PROBLEM DETAILS: Copy out, from the data, each line containing the string "post".

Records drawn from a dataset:
Segment Open

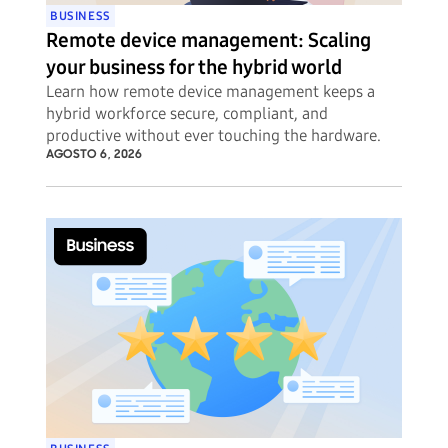
BUSINESS
Remote device management: Scaling
your business for the hybrid world
Learn how remote device management keeps a
hybrid workforce secure, compliant, and
productive without ever touching the hardware.
AGOSTO 6, 2026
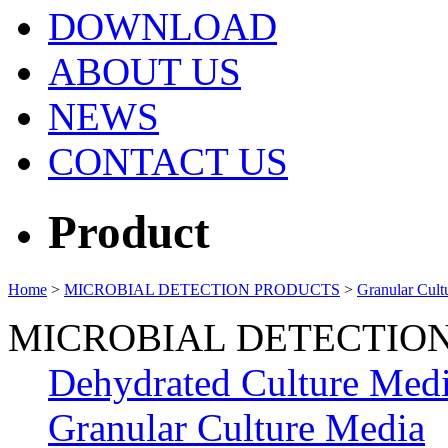
DOWNLOAD
ABOUT US
NEWS
CONTACT US
Product
Home
>
MICROBIAL DETECTION PRODUCTS
>
Granular Cult
MICROBIAL DETECTIO
Dehydrated Culture Med
Granular Culture Media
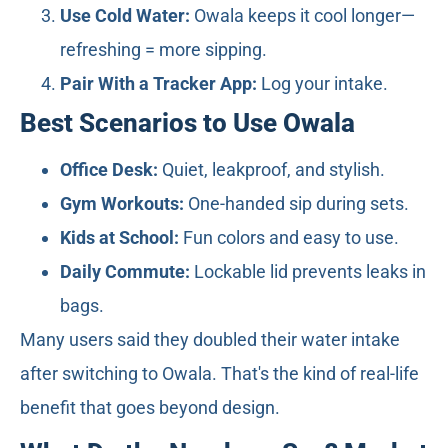
Use Cold Water:
Owala keeps it cool longer—
refreshing = more sipping.
Pair With a Tracker App:
Log your intake.
Best Scenarios to Use Owala
Office Desk:
Quiet, leakproof, and stylish.
Gym Workouts:
One-handed sip during sets.
Kids at School:
Fun colors and easy to use.
Daily Commute:
Lockable lid prevents leaks in
bags.
Many users said they doubled their water intake
after switching to Owala. That's the kind of real-life
benefit that goes beyond design.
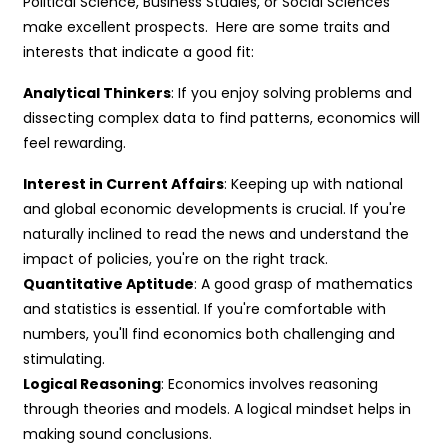
Political Science, Business Studies, or Social Sciences
make excellent prospects. Here are some traits and
interests that indicate a good fit:
Analytical Thinkers
: If you enjoy solving problems and
dissecting complex data to find patterns, economics will
feel rewarding.
Interest in Current Affairs
: Keeping up with national
and global economic developments is crucial. If you're
naturally inclined to read the news and understand the
impact of policies, you're on the right track.
Quantitative Aptitude
: A good grasp of mathematics
and statistics is essential. If you're comfortable with
numbers, you'll find economics both challenging and
stimulating.
Logical Reasoning
: Economics involves reasoning
through theories and models. A logical mindset helps in
making sound conclusions.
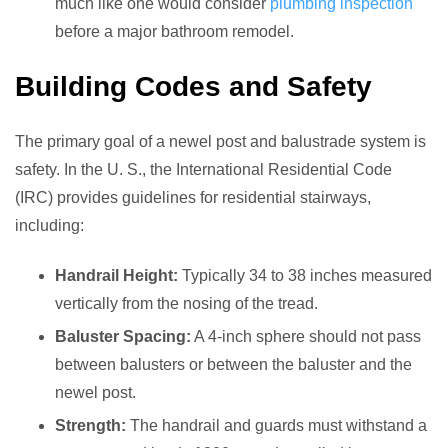
much like one would consider
plumbing inspection
before a major bathroom remodel.
Building Codes and Safety
The primary goal of a newel post and balustrade system is
safety. In the U. S., the International Residential Code
(IRC) provides guidelines for residential stairways,
including:
Handrail Height:
Typically 34 to 38 inches measured
vertically from the nosing of the tread.
Baluster Spacing:
A 4-inch sphere should not pass
between balusters or between the baluster and the
newel post.
Strength:
The handrail and guards must withstand a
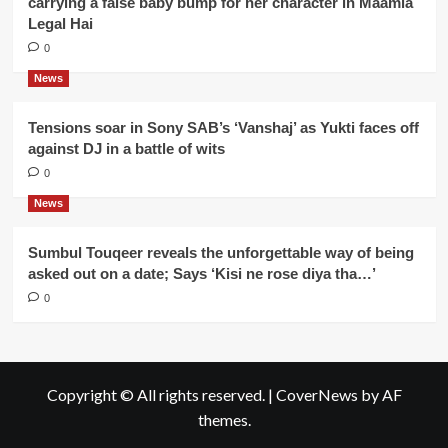
carrying a false baby bump for her character in Maamla
Legal Hai
0
News
Tensions soar in Sony SAB’s ‘Vanshaj’ as Yukti faces off
against DJ in a battle of wits
0
News
Sumbul Touqeer reveals the unforgettable way of being
asked out on a date; Says ‘Kisi ne rose diya tha…’
0
Copyright © All rights reserved.
|
CoverNews
by AF
themes.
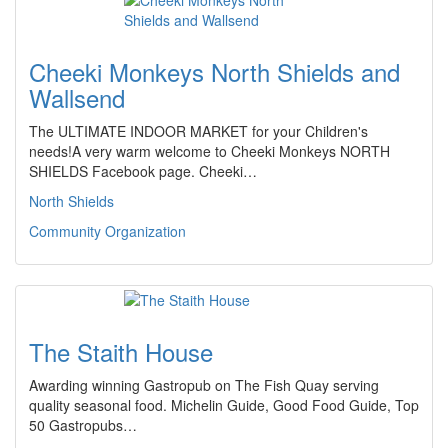
Cheeki Monkeys North Shields and
Wallsend
The ULTIMATE INDOOR MARKET for your Children's
needs!A very warm welcome to Cheeki Monkeys NORTH
SHIELDS Facebook page. Cheeki…
North Shields
Community Organization
The Staith House
Awarding winning Gastropub on The Fish Quay serving
quality seasonal food. Michelin Guide, Good Food Guide, Top
50 Gastropubs…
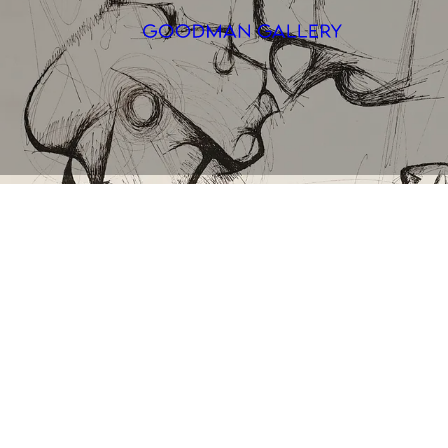
Search
ARTISTS
EXHIBITI
FAIRS
CHANNEL
BUY
GIFT STO
CONTACT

Segment Closed

EXERCISE RESPONSE:
The primary goal of a newel post and balustrade system is
newel post.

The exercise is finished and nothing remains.